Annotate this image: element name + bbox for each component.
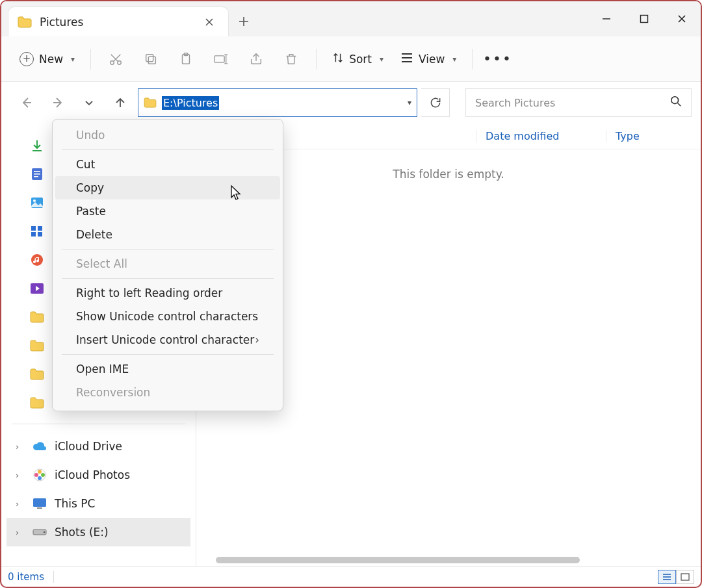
ctx-copy[interactable]: Copy: [55, 176, 280, 199]
svg-point-2: [118, 60, 122, 64]
window-controls: [588, 1, 701, 36]
ctx-paste[interactable]: Paste: [55, 199, 280, 223]
copy-button[interactable]: [136, 46, 165, 72]
view-button[interactable]: View ▾: [395, 46, 462, 72]
ctx-insert-unicode[interactable]: Insert Unicode control character ›: [55, 328, 280, 352]
rename-button[interactable]: [207, 46, 235, 72]
ctx-cut[interactable]: Cut: [55, 153, 280, 176]
details-view-button[interactable]: [658, 570, 676, 584]
svg-rect-11: [34, 173, 40, 175]
folder-icon: [18, 16, 32, 28]
ctx-show-unicode[interactable]: Show Unicode control characters: [55, 305, 280, 328]
share-button[interactable]: [242, 46, 270, 72]
ctx-rtl[interactable]: Right to left Reading order: [55, 281, 280, 305]
chevron-right-icon[interactable]: ›: [16, 470, 19, 480]
ctx-delete[interactable]: Delete: [55, 223, 280, 246]
chevron-right-icon[interactable]: ›: [16, 499, 19, 509]
svg-rect-27: [37, 507, 42, 509]
file-explorer-window: Pictures + New ▾ Sort: [0, 0, 702, 588]
new-button[interactable]: + New ▾: [14, 46, 80, 72]
item-count: 0 items: [8, 571, 44, 583]
sidebar-item-label: iCloud Drive: [55, 440, 122, 453]
svg-point-23: [41, 473, 45, 477]
sort-button-label: Sort: [349, 53, 372, 66]
paste-button[interactable]: [172, 46, 200, 72]
sidebar-item-label: iCloud Photos: [55, 468, 130, 481]
ctx-separator: [62, 149, 274, 150]
sidebar-item-icloud-photos[interactable]: › iCloud Photos: [6, 461, 190, 489]
status-bar: 0 items: [1, 566, 701, 587]
cut-button[interactable]: [101, 46, 130, 72]
minimize-button[interactable]: [588, 1, 625, 36]
music-icon: [30, 253, 44, 267]
svg-point-25: [34, 473, 38, 477]
svg-rect-26: [33, 498, 46, 507]
command-toolbar: + New ▾ Sort ▾ View ▾ •••: [1, 36, 701, 82]
chevron-down-icon: ▾: [71, 55, 75, 64]
address-bar[interactable]: E:\Pictures ▾: [138, 88, 417, 117]
chevron-right-icon[interactable]: ›: [16, 528, 19, 537]
thumbnails-view-button[interactable]: [676, 570, 694, 584]
ctx-undo: Undo: [55, 123, 280, 147]
delete-button[interactable]: [277, 46, 306, 72]
sidebar-separator: [12, 424, 185, 424]
download-icon: [30, 138, 44, 153]
ctx-reconversion: Reconversion: [55, 381, 280, 404]
column-header-type[interactable]: Type: [606, 130, 640, 142]
address-path-selected[interactable]: E:\Pictures: [162, 96, 219, 110]
list-icon: [400, 53, 413, 66]
new-tab-button[interactable]: [229, 6, 259, 36]
address-dropdown-button[interactable]: ▾: [408, 98, 411, 107]
svg-point-29: [44, 531, 45, 533]
view-button-label: View: [419, 53, 445, 66]
address-context-menu: Undo Cut Copy Paste Delete Select All Ri…: [52, 119, 283, 411]
folder-icon: [30, 396, 44, 410]
up-button[interactable]: [107, 89, 134, 116]
content-horizontal-scrollbar[interactable]: [216, 557, 580, 563]
sidebar-item-icloud-drive[interactable]: › iCloud Drive: [6, 432, 190, 461]
chevron-down-icon: ▾: [380, 55, 384, 64]
sidebar-item-label: Shots (E:): [55, 526, 109, 539]
maximize-button[interactable]: [625, 1, 663, 36]
video-icon: [30, 281, 44, 296]
status-separator: [53, 571, 54, 583]
toolbar-separator: [316, 49, 317, 70]
back-button[interactable]: [13, 89, 40, 116]
recent-locations-button[interactable]: [75, 89, 103, 116]
svg-rect-30: [681, 574, 689, 580]
sort-icon: [332, 52, 344, 66]
svg-rect-12: [34, 176, 38, 177]
cloud-icon: [32, 439, 47, 454]
more-button[interactable]: •••: [483, 46, 512, 72]
tab-close-button[interactable]: [200, 12, 219, 32]
ctx-open-ime[interactable]: Open IME: [55, 357, 280, 381]
sidebar-item-this-pc[interactable]: › This PC: [6, 489, 190, 518]
folder-icon: [144, 97, 157, 108]
refresh-button[interactable]: [421, 88, 450, 117]
tab-pictures[interactable]: Pictures: [8, 6, 229, 36]
monitor-icon: [32, 496, 47, 511]
tiles-icon: [30, 224, 44, 238]
column-header-date-modified[interactable]: Date modified: [476, 130, 606, 142]
sidebar-item-shots-e[interactable]: › Shots (E:): [6, 518, 190, 546]
svg-point-8: [671, 97, 679, 104]
svg-point-24: [38, 476, 42, 480]
toolbar-separator: [90, 49, 91, 70]
sort-button[interactable]: Sort ▾: [327, 46, 389, 72]
search-icon: [670, 96, 682, 110]
forward-button[interactable]: [44, 89, 72, 116]
chevron-right-icon[interactable]: ›: [16, 442, 19, 452]
svg-point-14: [33, 199, 36, 202]
close-window-button[interactable]: [663, 1, 701, 36]
ctx-separator: [62, 249, 274, 249]
ctx-separator: [62, 278, 274, 279]
svg-rect-7: [214, 55, 224, 62]
ctx-select-all: Select All: [55, 252, 280, 275]
photos-icon: [32, 468, 47, 482]
folder-icon: [30, 339, 44, 353]
search-placeholder: Search Pictures: [475, 97, 555, 109]
svg-point-22: [38, 470, 42, 474]
tab-title: Pictures: [40, 16, 192, 29]
search-input[interactable]: Search Pictures: [465, 88, 692, 117]
folder-icon: [30, 367, 44, 381]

_HOW TO COMPLETE THIS TASK:_
Please print all the lines above exactly as given and leave out every picture.

_TASK ANSWER:_
Annotate this image: element name + bbox for each component.
ctx-copy[interactable]: Copy: [55, 176, 280, 199]
svg-point-2: [118, 60, 122, 64]
window-controls: [588, 1, 701, 36]
ctx-paste[interactable]: Paste: [55, 199, 280, 223]
copy-button[interactable]: [136, 46, 165, 72]
view-button[interactable]: View ▾: [395, 46, 462, 72]
ctx-insert-unicode[interactable]: Insert Unicode control character ›: [55, 328, 280, 352]
rename-button[interactable]: [207, 46, 235, 72]
ctx-cut[interactable]: Cut: [55, 153, 280, 176]
details-view-button[interactable]: [658, 570, 676, 584]
svg-rect-11: [34, 173, 40, 175]
folder-icon: [18, 16, 32, 28]
ctx-show-unicode[interactable]: Show Unicode control characters: [55, 305, 280, 328]
share-button[interactable]: [242, 46, 270, 72]
ctx-rtl[interactable]: Right to left Reading order: [55, 281, 280, 305]
chevron-right-icon[interactable]: ›: [16, 470, 19, 480]
ctx-delete[interactable]: Delete: [55, 223, 280, 246]
chevron-right-icon[interactable]: ›: [16, 499, 19, 509]
svg-rect-27: [37, 507, 42, 509]
file-explorer-window: Pictures + New ▾ Sort: [0, 0, 702, 588]
new-button[interactable]: + New ▾: [14, 46, 80, 72]
item-count: 0 items: [8, 571, 44, 583]
sidebar-item-label: iCloud Drive: [55, 440, 122, 453]
svg-point-23: [41, 473, 45, 477]
sort-button-label: Sort: [349, 53, 372, 66]
paste-button[interactable]: [172, 46, 200, 72]
sidebar-item-label: iCloud Photos: [55, 468, 130, 481]
ctx-separator: [62, 149, 274, 150]
sidebar-item-icloud-photos[interactable]: › iCloud Photos: [6, 461, 190, 489]
status-bar: 0 items: [1, 566, 701, 587]
cut-button[interactable]: [101, 46, 130, 72]
minimize-button[interactable]: [588, 1, 625, 36]
music-icon: [30, 253, 44, 267]
svg-point-25: [34, 473, 38, 477]
svg-rect-26: [33, 498, 46, 507]
command-toolbar: + New ▾ Sort ▾ View ▾ •••: [1, 36, 701, 82]
chevron-down-icon: ▾: [71, 55, 75, 64]
address-bar[interactable]: E:\Pictures ▾: [138, 88, 417, 117]
chevron-right-icon[interactable]: ›: [16, 528, 19, 537]
thumbnails-view-button[interactable]: [676, 570, 694, 584]
ctx-undo: Undo: [55, 123, 280, 147]
delete-button[interactable]: [277, 46, 306, 72]
sidebar-separator: [12, 424, 185, 424]
download-icon: [30, 138, 44, 153]
ctx-reconversion: Reconversion: [55, 381, 280, 404]
column-header-type[interactable]: Type: [606, 130, 640, 142]
address-path-selected[interactable]: E:\Pictures: [162, 96, 219, 110]
list-icon: [400, 53, 413, 66]
new-tab-button[interactable]: [229, 6, 259, 36]
address-dropdown-button[interactable]: ▾: [408, 98, 411, 107]
svg-point-29: [44, 531, 45, 533]
view-button-label: View: [419, 53, 445, 66]
address-context-menu: Undo Cut Copy Paste Delete Select All Ri…: [52, 119, 283, 411]
folder-icon: [30, 396, 44, 410]
up-button[interactable]: [107, 89, 134, 116]
content-horizontal-scrollbar[interactable]: [216, 557, 580, 563]
sidebar-item-icloud-drive[interactable]: › iCloud Drive: [6, 432, 190, 461]
chevron-down-icon: ▾: [380, 55, 384, 64]
sidebar-item-label: Shots (E:): [55, 526, 109, 539]
maximize-button[interactable]: [625, 1, 663, 36]
video-icon: [30, 281, 44, 296]
status-separator: [53, 571, 54, 583]
toolbar-separator: [316, 49, 317, 70]
back-button[interactable]: [13, 89, 40, 116]
recent-locations-button[interactable]: [75, 89, 103, 116]
svg-rect-30: [681, 574, 689, 580]
sort-icon: [332, 52, 344, 66]
svg-rect-12: [34, 176, 38, 177]
cloud-icon: [32, 439, 47, 454]
more-button[interactable]: •••: [483, 46, 512, 72]
tab-close-button[interactable]: [200, 12, 219, 32]
ctx-open-ime[interactable]: Open IME: [55, 357, 280, 381]
sidebar-item-this-pc[interactable]: › This PC: [6, 489, 190, 518]
folder-icon: [144, 97, 157, 108]
refresh-button[interactable]: [421, 88, 450, 117]
tab-pictures[interactable]: Pictures: [8, 6, 229, 36]
monitor-icon: [32, 496, 47, 511]
tiles-icon: [30, 224, 44, 238]
column-header-date-modified[interactable]: Date modified: [476, 130, 606, 142]
sidebar-item-shots-e[interactable]: › Shots (E:): [6, 518, 190, 546]
svg-point-8: [671, 97, 679, 104]
svg-point-24: [38, 476, 42, 480]
toolbar-separator: [90, 49, 91, 70]
sort-button[interactable]: Sort ▾: [327, 46, 389, 72]
search-icon: [670, 96, 682, 110]
forward-button[interactable]: [44, 89, 72, 116]
chevron-right-icon[interactable]: ›: [16, 442, 19, 452]
svg-point-14: [33, 199, 36, 202]
close-window-button[interactable]: [663, 1, 701, 36]
ctx-separator: [62, 249, 274, 249]
ctx-separator: [62, 278, 274, 279]
svg-rect-7: [214, 55, 224, 62]
ctx-select-all: Select All: [55, 252, 280, 275]
photos-icon: [32, 468, 47, 482]
folder-icon: [30, 339, 44, 353]
search-placeholder: Search Pictures: [475, 97, 555, 109]
svg-point-22: [38, 470, 42, 474]
tab-title: Pictures: [40, 16, 192, 29]
search-input[interactable]: Search Pictures: [465, 88, 692, 117]
folder-icon: [30, 367, 44, 381]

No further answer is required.